WHAT THE EXERCISE ASKS:
Go through the records below and report each line with "Хабы" in it.

▼

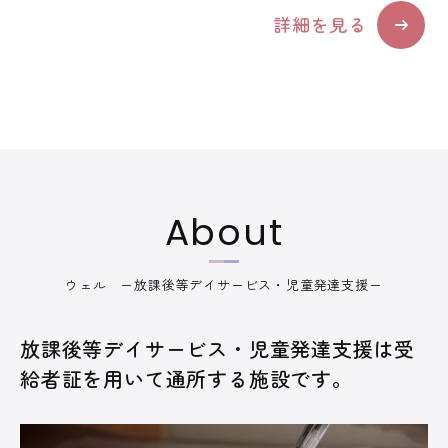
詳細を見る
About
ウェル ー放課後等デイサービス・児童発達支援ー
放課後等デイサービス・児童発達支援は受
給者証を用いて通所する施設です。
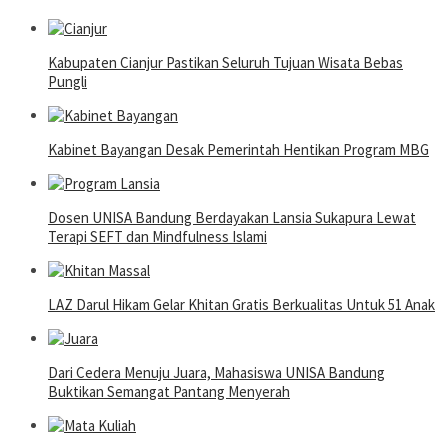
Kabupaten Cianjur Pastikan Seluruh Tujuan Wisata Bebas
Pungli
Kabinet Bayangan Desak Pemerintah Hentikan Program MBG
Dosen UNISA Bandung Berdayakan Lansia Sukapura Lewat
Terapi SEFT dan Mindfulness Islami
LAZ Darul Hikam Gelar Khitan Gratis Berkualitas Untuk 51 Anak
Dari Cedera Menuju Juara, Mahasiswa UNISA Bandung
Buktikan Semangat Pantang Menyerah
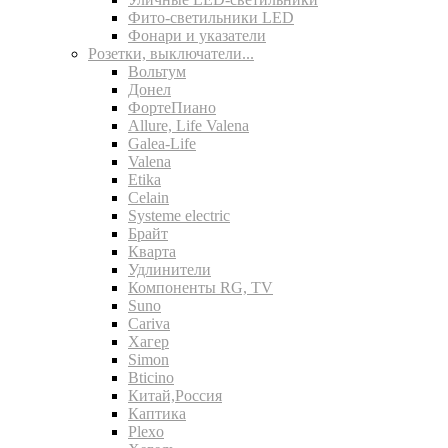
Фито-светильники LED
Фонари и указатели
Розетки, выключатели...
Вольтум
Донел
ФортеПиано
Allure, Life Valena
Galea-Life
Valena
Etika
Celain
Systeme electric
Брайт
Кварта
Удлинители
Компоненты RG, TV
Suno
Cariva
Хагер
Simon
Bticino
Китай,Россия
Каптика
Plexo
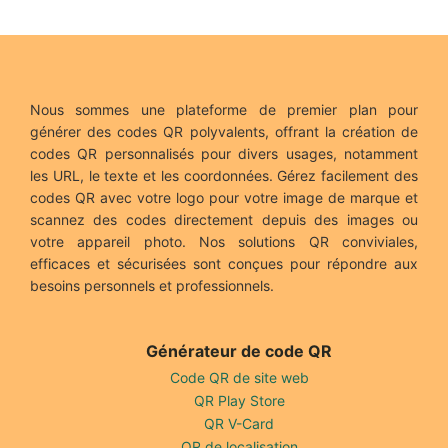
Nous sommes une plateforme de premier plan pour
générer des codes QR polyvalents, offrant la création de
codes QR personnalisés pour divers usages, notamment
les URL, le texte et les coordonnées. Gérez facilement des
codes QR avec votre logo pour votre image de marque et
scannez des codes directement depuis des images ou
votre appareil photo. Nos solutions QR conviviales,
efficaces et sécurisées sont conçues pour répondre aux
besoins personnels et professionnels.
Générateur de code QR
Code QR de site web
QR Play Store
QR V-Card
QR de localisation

▲
▼

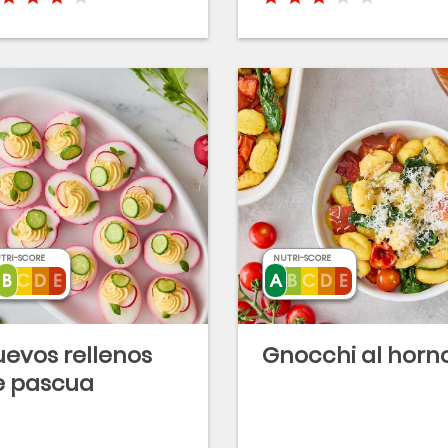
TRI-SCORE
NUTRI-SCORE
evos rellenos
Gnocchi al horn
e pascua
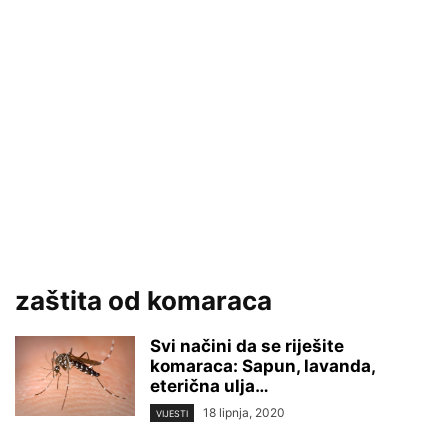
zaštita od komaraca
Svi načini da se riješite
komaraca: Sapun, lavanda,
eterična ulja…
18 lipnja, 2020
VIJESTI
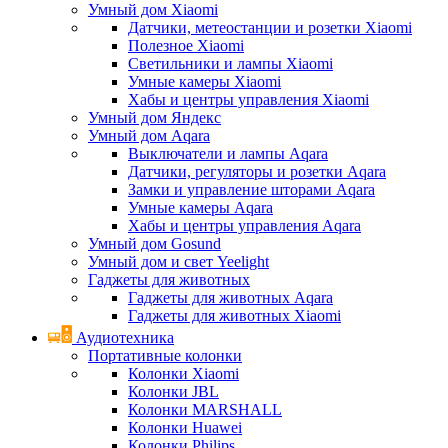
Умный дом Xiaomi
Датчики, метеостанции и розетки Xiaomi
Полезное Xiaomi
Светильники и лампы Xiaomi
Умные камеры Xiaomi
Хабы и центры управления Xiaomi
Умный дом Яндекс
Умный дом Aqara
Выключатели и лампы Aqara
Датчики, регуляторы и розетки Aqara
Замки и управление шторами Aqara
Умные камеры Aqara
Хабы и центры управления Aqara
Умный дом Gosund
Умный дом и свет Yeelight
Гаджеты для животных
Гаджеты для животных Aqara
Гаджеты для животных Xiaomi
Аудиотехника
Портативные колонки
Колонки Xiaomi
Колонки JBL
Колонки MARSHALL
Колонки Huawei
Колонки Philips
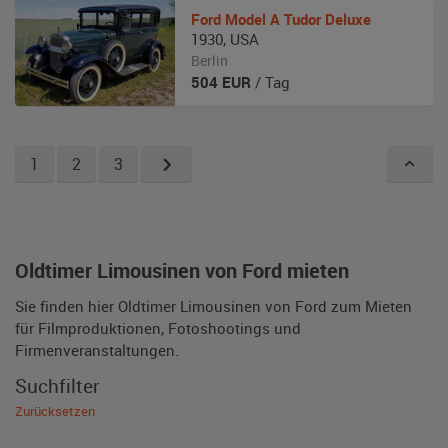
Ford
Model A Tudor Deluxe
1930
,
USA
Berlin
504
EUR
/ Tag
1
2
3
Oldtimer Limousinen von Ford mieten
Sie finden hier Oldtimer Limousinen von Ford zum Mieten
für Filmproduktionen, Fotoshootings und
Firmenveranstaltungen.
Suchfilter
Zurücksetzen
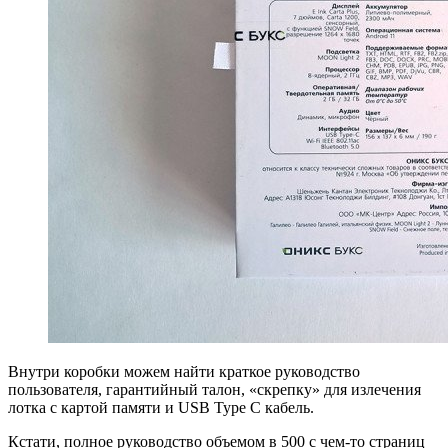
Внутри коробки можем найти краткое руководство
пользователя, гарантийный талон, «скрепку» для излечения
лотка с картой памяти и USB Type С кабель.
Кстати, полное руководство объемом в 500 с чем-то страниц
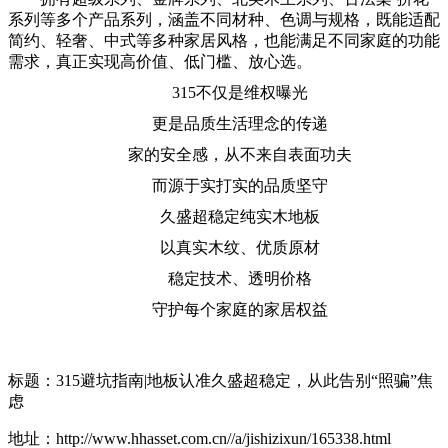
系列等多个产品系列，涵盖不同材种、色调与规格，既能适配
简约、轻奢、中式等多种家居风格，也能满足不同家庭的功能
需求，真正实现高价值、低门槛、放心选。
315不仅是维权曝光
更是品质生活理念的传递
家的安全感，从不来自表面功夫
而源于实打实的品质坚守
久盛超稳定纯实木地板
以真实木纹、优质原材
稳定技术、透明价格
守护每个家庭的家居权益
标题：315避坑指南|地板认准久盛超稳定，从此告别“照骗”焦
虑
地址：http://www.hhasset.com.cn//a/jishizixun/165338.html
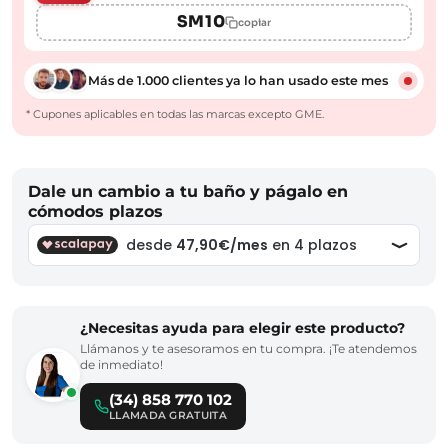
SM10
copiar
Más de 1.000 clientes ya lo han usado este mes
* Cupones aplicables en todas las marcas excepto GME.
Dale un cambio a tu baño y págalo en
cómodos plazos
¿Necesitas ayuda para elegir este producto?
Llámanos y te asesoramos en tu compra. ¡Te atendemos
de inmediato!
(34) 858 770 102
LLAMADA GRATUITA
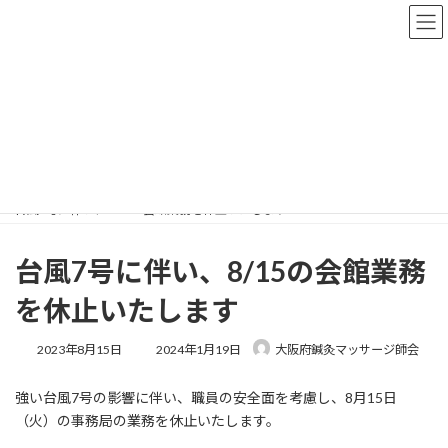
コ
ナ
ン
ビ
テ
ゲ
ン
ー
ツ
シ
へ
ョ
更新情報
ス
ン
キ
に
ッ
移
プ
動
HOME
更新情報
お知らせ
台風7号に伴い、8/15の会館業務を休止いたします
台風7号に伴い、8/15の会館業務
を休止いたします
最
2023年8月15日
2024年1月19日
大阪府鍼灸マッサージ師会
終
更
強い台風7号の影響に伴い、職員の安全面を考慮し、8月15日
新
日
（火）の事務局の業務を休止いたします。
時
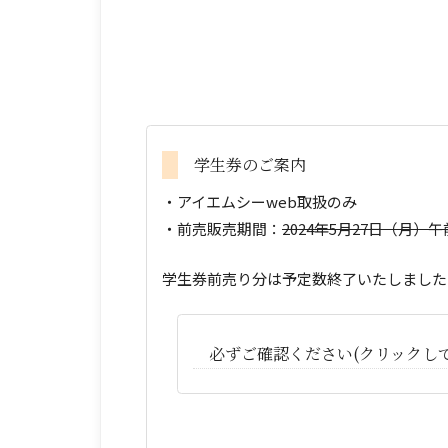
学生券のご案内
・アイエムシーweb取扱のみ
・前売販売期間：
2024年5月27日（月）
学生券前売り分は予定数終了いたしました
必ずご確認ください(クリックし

▲
▼

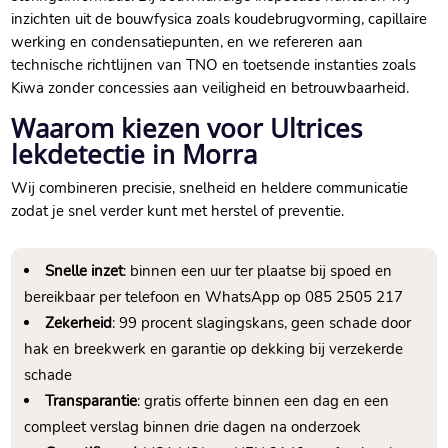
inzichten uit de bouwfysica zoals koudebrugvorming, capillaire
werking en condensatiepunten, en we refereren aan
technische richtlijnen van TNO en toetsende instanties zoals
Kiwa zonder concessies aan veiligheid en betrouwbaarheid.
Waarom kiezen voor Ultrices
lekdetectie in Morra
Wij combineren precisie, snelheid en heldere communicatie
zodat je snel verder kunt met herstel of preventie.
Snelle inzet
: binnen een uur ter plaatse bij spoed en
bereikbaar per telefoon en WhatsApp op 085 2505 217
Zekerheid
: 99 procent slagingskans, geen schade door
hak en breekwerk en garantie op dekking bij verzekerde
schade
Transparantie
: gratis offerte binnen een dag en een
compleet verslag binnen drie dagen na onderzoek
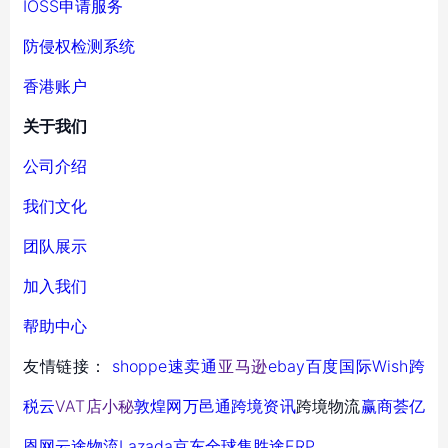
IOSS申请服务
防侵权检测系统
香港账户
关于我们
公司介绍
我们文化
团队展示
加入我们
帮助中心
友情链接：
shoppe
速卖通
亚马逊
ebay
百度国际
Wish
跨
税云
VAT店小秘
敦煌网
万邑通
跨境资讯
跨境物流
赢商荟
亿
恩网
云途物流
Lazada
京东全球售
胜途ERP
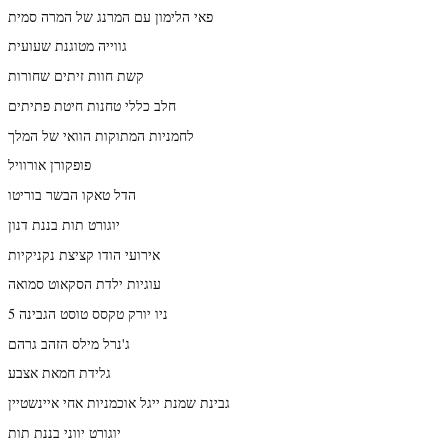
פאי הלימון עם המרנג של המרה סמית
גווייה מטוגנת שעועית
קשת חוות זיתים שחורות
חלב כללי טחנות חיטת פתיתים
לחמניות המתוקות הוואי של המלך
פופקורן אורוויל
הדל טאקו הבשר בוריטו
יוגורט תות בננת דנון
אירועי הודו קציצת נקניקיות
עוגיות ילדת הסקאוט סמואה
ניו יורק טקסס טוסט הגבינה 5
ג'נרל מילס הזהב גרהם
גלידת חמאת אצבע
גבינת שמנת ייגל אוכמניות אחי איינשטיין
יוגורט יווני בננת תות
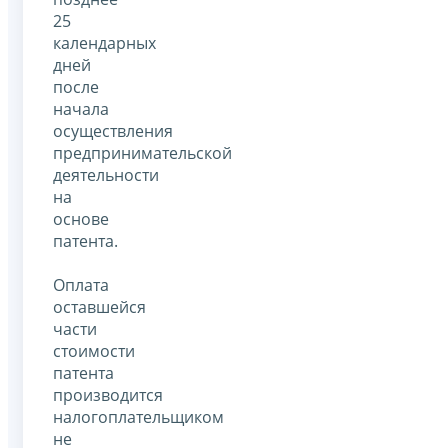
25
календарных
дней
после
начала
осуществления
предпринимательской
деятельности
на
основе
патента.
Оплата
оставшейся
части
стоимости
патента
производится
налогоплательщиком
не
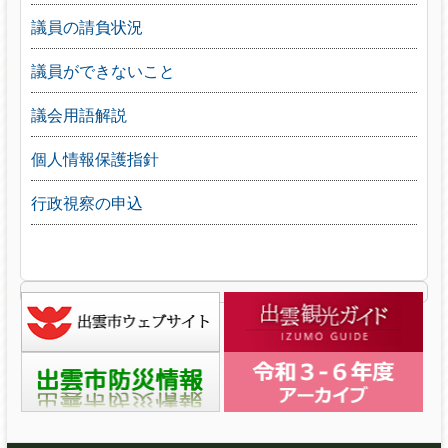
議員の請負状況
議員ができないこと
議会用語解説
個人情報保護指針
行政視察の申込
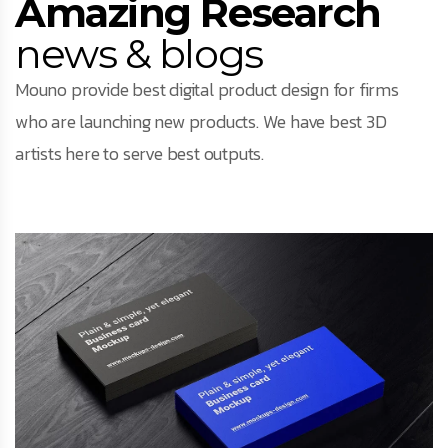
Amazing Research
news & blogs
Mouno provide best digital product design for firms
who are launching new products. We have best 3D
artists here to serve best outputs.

▲

TASK ANSWER:
Хабы и центры управления Xiaomi
Хабы и центры управления Aqara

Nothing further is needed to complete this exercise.